What is expected:
Nothing but the lines from the start of the records below through the line that has "In order to click on Akzeptieren" should appear, each exactly as given.

Extracted entries:
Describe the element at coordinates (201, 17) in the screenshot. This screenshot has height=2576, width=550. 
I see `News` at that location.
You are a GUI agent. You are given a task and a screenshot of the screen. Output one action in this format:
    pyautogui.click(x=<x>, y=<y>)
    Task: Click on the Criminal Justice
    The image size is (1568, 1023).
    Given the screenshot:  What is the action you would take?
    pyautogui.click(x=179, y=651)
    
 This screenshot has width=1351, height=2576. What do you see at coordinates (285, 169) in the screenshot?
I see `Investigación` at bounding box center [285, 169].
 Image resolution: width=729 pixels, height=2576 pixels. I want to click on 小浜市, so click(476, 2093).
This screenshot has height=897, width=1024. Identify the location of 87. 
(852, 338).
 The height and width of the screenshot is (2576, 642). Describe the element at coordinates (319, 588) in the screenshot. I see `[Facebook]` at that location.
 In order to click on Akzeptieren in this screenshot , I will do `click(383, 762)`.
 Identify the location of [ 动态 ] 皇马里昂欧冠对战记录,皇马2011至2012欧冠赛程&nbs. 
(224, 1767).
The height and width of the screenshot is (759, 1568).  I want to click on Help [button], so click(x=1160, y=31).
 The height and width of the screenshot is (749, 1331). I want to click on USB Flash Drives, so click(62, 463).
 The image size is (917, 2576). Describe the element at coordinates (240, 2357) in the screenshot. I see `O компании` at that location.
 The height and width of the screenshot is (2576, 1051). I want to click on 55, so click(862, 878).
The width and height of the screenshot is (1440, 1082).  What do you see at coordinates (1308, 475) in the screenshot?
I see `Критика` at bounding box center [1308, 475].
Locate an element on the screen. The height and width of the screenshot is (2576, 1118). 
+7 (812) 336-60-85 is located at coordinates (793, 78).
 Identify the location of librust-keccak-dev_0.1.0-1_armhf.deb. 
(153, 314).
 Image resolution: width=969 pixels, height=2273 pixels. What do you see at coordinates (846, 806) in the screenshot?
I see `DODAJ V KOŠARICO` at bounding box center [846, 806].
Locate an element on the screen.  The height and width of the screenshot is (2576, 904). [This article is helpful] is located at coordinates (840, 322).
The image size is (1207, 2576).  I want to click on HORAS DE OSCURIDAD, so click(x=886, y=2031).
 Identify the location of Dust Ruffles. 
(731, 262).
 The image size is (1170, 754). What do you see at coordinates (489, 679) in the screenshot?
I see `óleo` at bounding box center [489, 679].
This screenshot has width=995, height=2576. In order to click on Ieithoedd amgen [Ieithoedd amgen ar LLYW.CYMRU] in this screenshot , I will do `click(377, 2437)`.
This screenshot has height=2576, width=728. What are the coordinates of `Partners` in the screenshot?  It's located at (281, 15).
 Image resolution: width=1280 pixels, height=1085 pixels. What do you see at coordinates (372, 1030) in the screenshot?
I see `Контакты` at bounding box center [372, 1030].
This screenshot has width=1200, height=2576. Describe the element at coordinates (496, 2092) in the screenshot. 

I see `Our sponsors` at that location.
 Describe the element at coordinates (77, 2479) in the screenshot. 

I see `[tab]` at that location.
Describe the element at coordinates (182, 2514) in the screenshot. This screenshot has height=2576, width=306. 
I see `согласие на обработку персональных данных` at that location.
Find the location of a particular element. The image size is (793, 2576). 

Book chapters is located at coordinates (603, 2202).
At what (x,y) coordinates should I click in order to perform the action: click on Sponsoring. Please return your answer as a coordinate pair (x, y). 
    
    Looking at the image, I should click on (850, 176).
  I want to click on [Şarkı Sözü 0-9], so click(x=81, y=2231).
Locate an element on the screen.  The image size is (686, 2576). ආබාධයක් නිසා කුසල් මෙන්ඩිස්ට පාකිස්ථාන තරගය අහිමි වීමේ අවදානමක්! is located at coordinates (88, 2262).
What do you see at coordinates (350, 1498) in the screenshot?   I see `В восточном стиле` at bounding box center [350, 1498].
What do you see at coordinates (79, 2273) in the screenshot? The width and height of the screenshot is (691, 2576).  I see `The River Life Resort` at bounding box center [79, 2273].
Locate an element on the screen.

Solution for this task:
Describe the element at coordinates (201, 17) in the screenshot. This screenshot has height=2576, width=550. 
I see `News` at that location.
You are a GUI agent. You are given a task and a screenshot of the screen. Output one action in this format:
    pyautogui.click(x=<x>, y=<y>)
    Task: Click on the Criminal Justice
    The image size is (1568, 1023).
    Given the screenshot:  What is the action you would take?
    pyautogui.click(x=179, y=651)
    
 This screenshot has width=1351, height=2576. What do you see at coordinates (285, 169) in the screenshot?
I see `Investigación` at bounding box center [285, 169].
 Image resolution: width=729 pixels, height=2576 pixels. I want to click on 小浜市, so click(476, 2093).
This screenshot has height=897, width=1024. Identify the location of 87. 
(852, 338).
 The height and width of the screenshot is (2576, 642). Describe the element at coordinates (319, 588) in the screenshot. I see `[Facebook]` at that location.
 In order to click on Akzeptieren in this screenshot , I will do `click(383, 762)`.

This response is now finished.